Different algorithms and service locations were differently affected. For some (Sha256 and Scrypt on NiceHash) were almost unaffected, because these most likely had big fat orders with enough of BTC loaded.
Quark on NiceHash for example, was severly affected - I remember the price was 10 times lower than usual when we started web back up, but then in few minutes price went up as buyers started placing new orders.
A lot of buyers do not put a lot of BTC, they rather use refill method every so often. If you check Quark order list now, you can see that not a single order has more than 0.2 BTC as remaining balance. The total hashpower of Quark before outtage was around 50 GH/s and the total when service came back around 30. You can do some simple math to figure out that these slim orders were quickly depletted in hours of downtime.
Also worth to note is that with parameter p= we give every miner an option to stop mining if price falls below this treshold. Not a single other pool has this option. If you do not want to mine for change, you should always set this parameter. Did you use it?
We did not skim or earn any BTC from this unfortunate event. Buyers are paying miners. The only beneficiers of this event are buyers that placed low paying orders. Maybe you should blame them, because they didn't put high enough prices.

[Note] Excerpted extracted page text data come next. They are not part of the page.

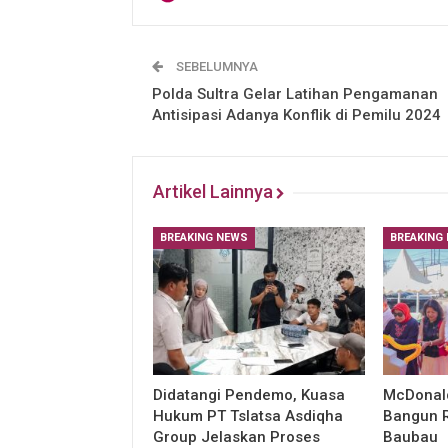
SEBELUMNYA
Polda Sultra Gelar Latihan Pengamanan
Antisipasi Adanya Konflik di Pemilu 2024
Artikel Lainnya
BREAKING NEWS
BREAKING
Didatangi Pendemo, Kuasa
McDonald
Hukum PT Tslatsa Asdiqha
Bangun R
Group Jelaskan Proses
Baubau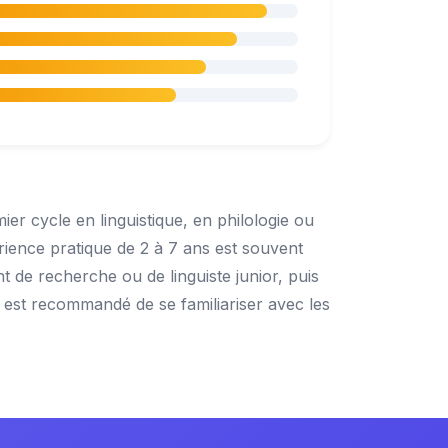
er cycle en linguistique, en philologie ou
rience pratique de 2 à 7 ans est souvent
 de recherche ou de linguiste junior, puis
l est recommandé de se familiariser avec les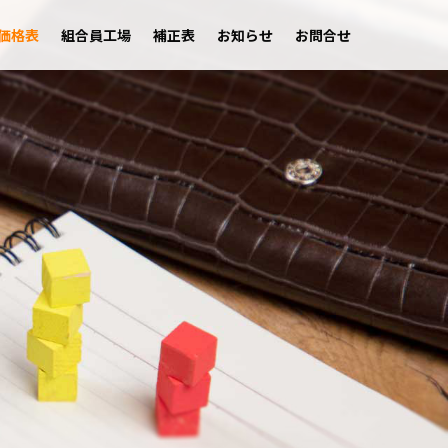
価格表
組合員工場
補正表
お知らせ
お問合せ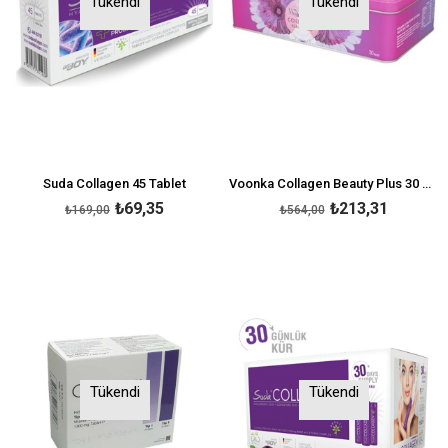
Tükendi
Tükendi
Suda Collagen 45 Tablet
Voonka Collagen Beauty Plus 30 Saşe Yeşil Elma
₺69,35
₺213,31
₺169,00
₺564,00
Tükendi
Tükendi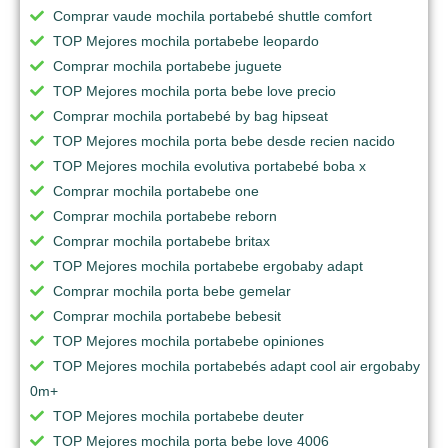
Comprar vaude mochila portabebé shuttle comfort
TOP Mejores mochila portabebe leopardo
Comprar mochila portabebe juguete
TOP Mejores mochila porta bebe love precio
Comprar mochila portabebé by bag hipseat
TOP Mejores mochila porta bebe desde recien nacido
TOP Mejores mochila evolutiva portabebé boba x
Comprar mochila portabebe one
Comprar mochila portabebe reborn
Comprar mochila portabebe britax
TOP Mejores mochila portabebe ergobaby adapt
Comprar mochila porta bebe gemelar
Comprar mochila portabebe bebesit
TOP Mejores mochila portabebe opiniones
TOP Mejores mochila portabebés adapt cool air ergobaby
0m+
TOP Mejores mochila portabebe deuter
TOP Mejores mochila porta bebe love 4006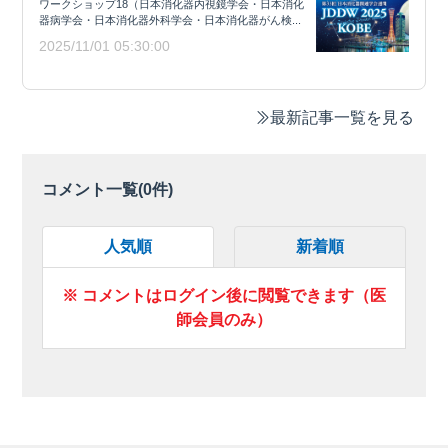
ワークショップ18（日本消化器内視鏡学会・日本消化
器病学会・日本消化器外科学会・日本消化器がん検...
2025/11/01 05:30:00
最新記事一覧を見る
コメント一覧(
0
件)
人気順
新着順
※ コメントはログイン後に閲覧できます（医
師会員のみ）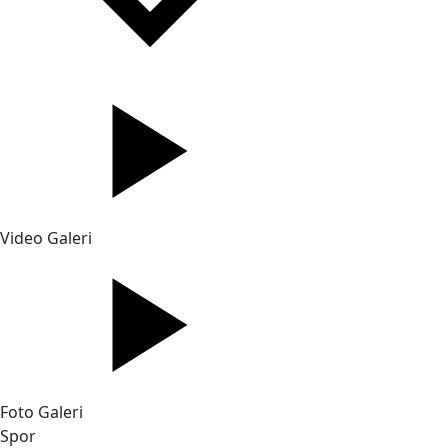
Video Galeri
Foto Galeri
Spor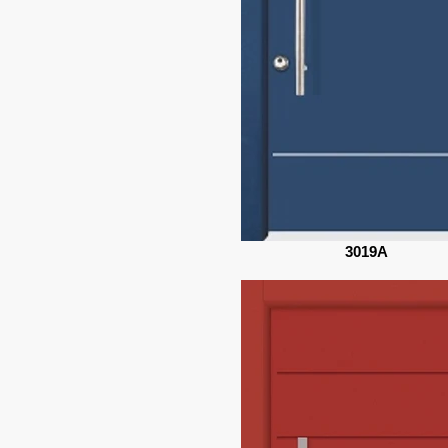
3019A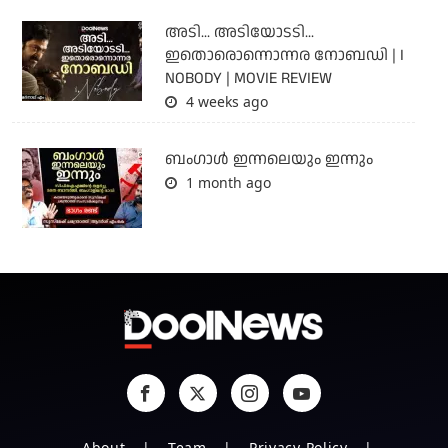
അടി... അടിയോടടി...
ഇതൊരൊന്നൊന്നര നോബഡി | I
NOBODY | MOVIE REVIEW
4 weeks ago
ബംഗാള്‍ ഇന്നലെയും ഇന്നും
1 month ago
About
Team
Privacy Policy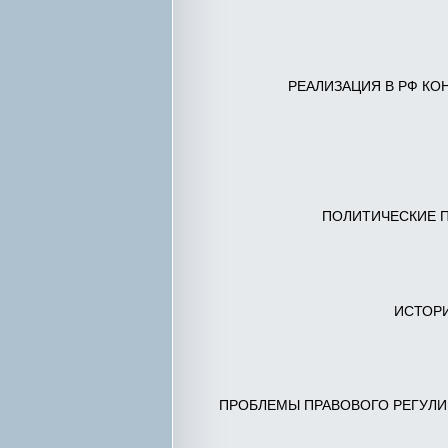
РЕАЛИЗАЦИЯ В РФ КО
ПОЛИТИЧЕСКИЕ П
ИСТОРИ
ПРОБЛЕМЫ ПРАВОВОГО РЕГУЛИ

Well I did do the math and really didn't have to, since hours remaining for certain orders are listed. But going upon current orders there is no way that within 7 hours the price would go from .5522 BTC/Gh/day to less than .13. Let alone be less than .25 for the majority of those hours. But i guess well never know what orders were in there before the "server crash" unless someone had screenied it. Let alone we don't really know who the ones are who have the low orders that will never be hit on normal circumstances.
Also I still havent received any reply from the emails sent to support from before I ever posted here yesterday. I hope that you guys didnt plan this but I still have removed all my miners from your network to be safe. Something is strange here.

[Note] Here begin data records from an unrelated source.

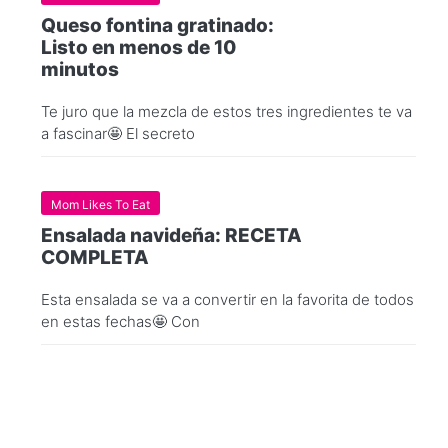
Queso fontina gratinado:
Listo en menos de 10
minutos
Te juro que la mezcla de estos tres ingredientes te va
a fascinar🤩 El secreto
Mom Likes To Eat
Ensalada navideña: RECETA
COMPLETA
Esta ensalada se va a convertir en la favorita de todos
en estas fechas🤩 Con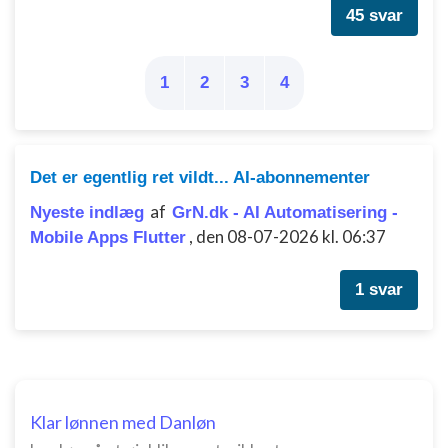
45 svar
1
2
3
4
Det er egentlig ret vildt... AI-abonnementer
af
Nyeste indlæg
GrN.dk - AI Automatisering -
,
den 08-07-2026 kl. 06:37
Mobile Apps Flutter
1 svar
Klar lønnen med Danløn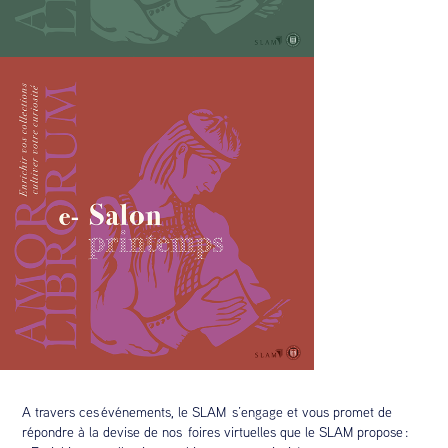
A travers ces événements, le SLAM s’engage et vous promet de
répondre à la devise de nos foires virtuelles que le SLAM propose :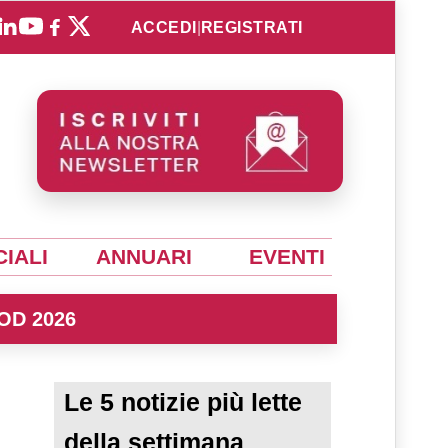
ACCEDI
|
REGISTRATI
IALI
ANNUARI
EVENTI
OD 2026
Le 5 notizie più lette
della settimana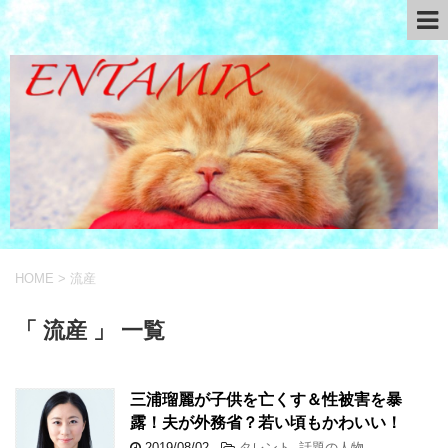
HOME
>
流産
「 流産 」 一覧
三浦瑠麗が子供を亡くす＆性被害を暴
露！夫が外務省？若い頃もかわいい！
2019/08/02
-
タレント
,
話題の人物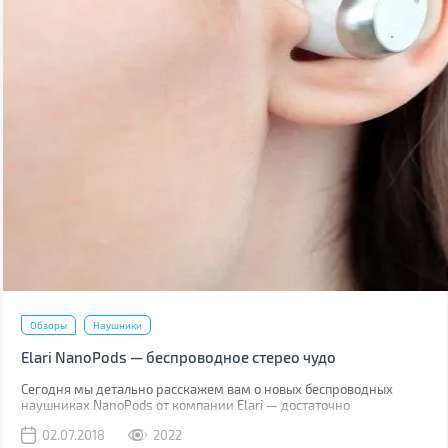
Обзоры
Наушники
Elari NanoPods — беспроводное стерео чудо
Сегодня мы детально расскажем вам о новых беспроводных
наушниках NanoPods от компании Elari — достаточно
популярного производителя умных гаджетов. Торговая марка
02.07.2018
2022
позиционирует свое новое детище как наушники со звучанием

Here is the bottom line what's done is done, if you feel cheated LEAVE because your in the minority.
I seriously doubt if nicehash would take their website offline just to get a few hours of cheap mining that's really a rediculous assumption. I'd be willing to bet nicehash lost more than they gained from the outage. However even if nicehash staff ran the numbers and determined an outage at that particular time would make them more money, (which I highly highly doubt), besides deciding to no longer do business with them there is ABSOLUTELY NOTHING you can do about it now. I had 6 rigs on 5 algos running during the outage and although my charts show no hashing being done the orange line showing profit in bitcoins continues to go up at the same pace. As somebody has shown in a previous post showing the orange line before the outage connecting to the orange line after the outage. So although the chart has a blank spot the profits were still increasing at the same rate with maybe the exception of algo's that had high paying orders run out during that time. NiceHash should not and I guarantee you will NOT pay you anything, besides the fact that most can see they were in fact paid correctly, there is no way you can prove that you were mining that entire time and that you should have made x number of bitcoins but you only received y amount. So please just drop it, your wasting your time.